• _Assignment_: Each entry that follows is to be duplicated exactly, without its images.

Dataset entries
★ ★ ★ ★ ★ ★ ★
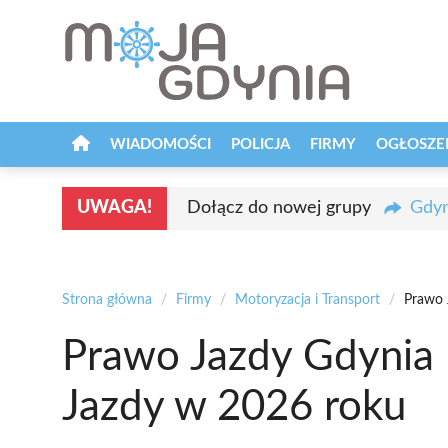
Przejdź
do
treści
WIADOMOŚCI
POLICJA
FIRMY
OGŁOSZE
UWAGA!
Dołącz do nowej grupy
Gdyn
Strona główna
/
Firmy
/
Motoryzacja i Transport
/
Prawo 
Prawo Jazdy Gdynia 
Jazdy w 2026 roku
★ ★ ★ ★ ★ ★ ★
• _Written answer_:
Przejdź
do
treści
WIADOMOŚCI
POLICJA
FIRMY
OGŁOSZE
UWAGA!
Dołącz do nowej grupy
Gdyn
Strona główna
/
Firmy
/
Motoryzacja i Transport
/
Prawo 
Prawo Jazdy Gdynia 
Jazdy w 2026 roku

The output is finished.